In case you had any lingering doubts: President Obama is a feminist.

The Commander-in-Chief, who has been a champion for women’s rights throughout his time in the Oval Office, wrote an editorial about feminism that was published in Glamouron Thursday.

The piece is an optimistic one, with the President enumerating the progress women in the U.S. have made during his tenure— and his lifetime. He writes:

In my lifetime we’ve gone from a job market that basically confined women to a handful of often poorly paid positions to a moment when women not only make up roughly half the workforce but are leading in every sector, from sports to space, from Hollywood to the Supreme Court. I’ve witnessed how women have won the freedom to make your own choices about how you’ll live your lives—about your bodies, your educations, your careers, your finances. Gone are the days when you needed a husband to get a credit card. In fact, more women than ever, married or single, are financially independent.

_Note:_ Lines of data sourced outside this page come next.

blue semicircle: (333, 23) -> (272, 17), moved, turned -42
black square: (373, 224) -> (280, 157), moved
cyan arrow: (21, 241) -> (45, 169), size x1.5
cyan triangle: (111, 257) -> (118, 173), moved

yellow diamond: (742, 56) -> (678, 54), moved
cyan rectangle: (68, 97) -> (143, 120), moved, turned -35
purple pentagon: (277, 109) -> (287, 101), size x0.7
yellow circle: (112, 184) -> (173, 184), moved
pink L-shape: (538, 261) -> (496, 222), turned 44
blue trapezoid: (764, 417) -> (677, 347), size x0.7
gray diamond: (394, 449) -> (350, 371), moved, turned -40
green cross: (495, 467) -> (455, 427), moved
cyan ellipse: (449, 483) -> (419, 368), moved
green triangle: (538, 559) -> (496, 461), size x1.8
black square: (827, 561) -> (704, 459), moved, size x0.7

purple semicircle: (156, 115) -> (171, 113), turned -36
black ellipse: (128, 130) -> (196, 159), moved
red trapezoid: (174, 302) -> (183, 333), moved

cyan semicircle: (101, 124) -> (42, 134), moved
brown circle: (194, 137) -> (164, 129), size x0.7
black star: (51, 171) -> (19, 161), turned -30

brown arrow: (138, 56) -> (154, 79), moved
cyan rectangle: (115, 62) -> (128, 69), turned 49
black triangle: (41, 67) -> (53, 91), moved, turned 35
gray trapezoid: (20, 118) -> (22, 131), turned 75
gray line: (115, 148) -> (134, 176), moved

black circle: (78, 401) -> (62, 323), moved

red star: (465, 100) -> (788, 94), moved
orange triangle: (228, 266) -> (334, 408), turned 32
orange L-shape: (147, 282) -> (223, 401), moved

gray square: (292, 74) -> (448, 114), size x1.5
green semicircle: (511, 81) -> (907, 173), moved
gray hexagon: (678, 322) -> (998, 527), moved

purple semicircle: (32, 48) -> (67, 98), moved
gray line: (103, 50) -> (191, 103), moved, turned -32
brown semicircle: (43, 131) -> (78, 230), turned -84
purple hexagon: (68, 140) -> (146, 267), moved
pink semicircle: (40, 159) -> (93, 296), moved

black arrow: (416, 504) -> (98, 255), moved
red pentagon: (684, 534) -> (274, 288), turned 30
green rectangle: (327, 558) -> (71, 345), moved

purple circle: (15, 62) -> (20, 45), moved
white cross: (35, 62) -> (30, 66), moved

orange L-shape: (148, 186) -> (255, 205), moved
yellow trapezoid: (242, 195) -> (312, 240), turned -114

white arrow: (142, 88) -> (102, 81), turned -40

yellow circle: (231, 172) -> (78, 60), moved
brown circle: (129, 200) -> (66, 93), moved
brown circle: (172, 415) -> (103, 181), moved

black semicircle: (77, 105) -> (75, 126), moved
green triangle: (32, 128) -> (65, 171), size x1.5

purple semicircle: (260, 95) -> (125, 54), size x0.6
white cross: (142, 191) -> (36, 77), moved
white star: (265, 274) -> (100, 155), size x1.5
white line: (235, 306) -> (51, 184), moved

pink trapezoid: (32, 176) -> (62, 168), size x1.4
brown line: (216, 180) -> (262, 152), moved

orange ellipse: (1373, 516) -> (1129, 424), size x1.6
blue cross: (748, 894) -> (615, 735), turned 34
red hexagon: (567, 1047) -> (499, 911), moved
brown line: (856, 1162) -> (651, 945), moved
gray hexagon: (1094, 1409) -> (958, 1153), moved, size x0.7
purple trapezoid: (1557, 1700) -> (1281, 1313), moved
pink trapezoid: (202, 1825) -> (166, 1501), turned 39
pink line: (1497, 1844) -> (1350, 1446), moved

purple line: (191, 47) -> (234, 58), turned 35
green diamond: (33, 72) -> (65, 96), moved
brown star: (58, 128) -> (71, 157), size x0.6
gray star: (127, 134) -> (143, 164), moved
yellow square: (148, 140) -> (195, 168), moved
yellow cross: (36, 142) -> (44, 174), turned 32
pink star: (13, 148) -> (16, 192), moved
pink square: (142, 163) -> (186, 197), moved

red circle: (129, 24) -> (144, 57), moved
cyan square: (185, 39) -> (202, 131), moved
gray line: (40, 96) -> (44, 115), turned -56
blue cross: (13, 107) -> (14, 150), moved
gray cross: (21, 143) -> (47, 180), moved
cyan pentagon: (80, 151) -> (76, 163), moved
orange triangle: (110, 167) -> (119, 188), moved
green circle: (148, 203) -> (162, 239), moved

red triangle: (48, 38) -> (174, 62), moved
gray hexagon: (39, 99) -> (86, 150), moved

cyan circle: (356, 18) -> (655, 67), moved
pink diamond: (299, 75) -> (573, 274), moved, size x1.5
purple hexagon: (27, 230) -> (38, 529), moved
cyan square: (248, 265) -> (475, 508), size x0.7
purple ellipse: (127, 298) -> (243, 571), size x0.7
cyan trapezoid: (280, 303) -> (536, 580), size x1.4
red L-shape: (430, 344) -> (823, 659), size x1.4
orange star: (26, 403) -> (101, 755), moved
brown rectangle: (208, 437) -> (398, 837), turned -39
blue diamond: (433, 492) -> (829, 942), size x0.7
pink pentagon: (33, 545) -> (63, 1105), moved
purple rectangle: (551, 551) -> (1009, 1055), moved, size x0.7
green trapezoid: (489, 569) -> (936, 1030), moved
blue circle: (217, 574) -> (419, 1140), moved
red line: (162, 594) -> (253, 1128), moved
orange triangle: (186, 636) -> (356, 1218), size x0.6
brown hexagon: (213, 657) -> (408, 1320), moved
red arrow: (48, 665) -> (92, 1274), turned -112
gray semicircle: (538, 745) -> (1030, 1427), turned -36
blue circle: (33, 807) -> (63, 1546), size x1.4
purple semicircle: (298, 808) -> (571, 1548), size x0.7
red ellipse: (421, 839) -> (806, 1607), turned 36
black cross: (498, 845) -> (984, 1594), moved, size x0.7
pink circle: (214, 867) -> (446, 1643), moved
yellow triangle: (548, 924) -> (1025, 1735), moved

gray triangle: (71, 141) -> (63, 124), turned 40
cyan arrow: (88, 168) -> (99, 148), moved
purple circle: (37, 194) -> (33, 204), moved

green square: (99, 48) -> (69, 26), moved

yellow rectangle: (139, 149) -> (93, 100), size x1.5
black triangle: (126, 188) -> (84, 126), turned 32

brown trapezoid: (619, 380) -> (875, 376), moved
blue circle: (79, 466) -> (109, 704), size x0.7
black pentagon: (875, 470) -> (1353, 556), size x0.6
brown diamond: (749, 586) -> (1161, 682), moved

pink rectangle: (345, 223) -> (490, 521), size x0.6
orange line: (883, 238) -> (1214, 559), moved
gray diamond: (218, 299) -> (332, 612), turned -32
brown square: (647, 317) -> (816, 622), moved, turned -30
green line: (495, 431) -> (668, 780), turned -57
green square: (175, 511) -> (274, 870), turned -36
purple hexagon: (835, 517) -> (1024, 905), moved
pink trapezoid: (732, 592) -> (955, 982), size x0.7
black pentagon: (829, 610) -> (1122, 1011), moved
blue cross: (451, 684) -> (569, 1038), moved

However, Obama is the first to admit that women still have a long way to go, and that American culture “teaches men to feel threatened by the presence and success of women,” something he says he has become increasingly aware of as the father of two daughters. Even though, having been raised by a single mother and grandmother, the President says he felt attuned to the struggles of women, raising Sasha and Malia has given him an entirely new understanding of gender stereotypes.

“You see the subtle and not-so-subtle social cues transmitted through culture,” he writes. “You feel the enormous pressure girls are under to look and behave and even think a certain way.”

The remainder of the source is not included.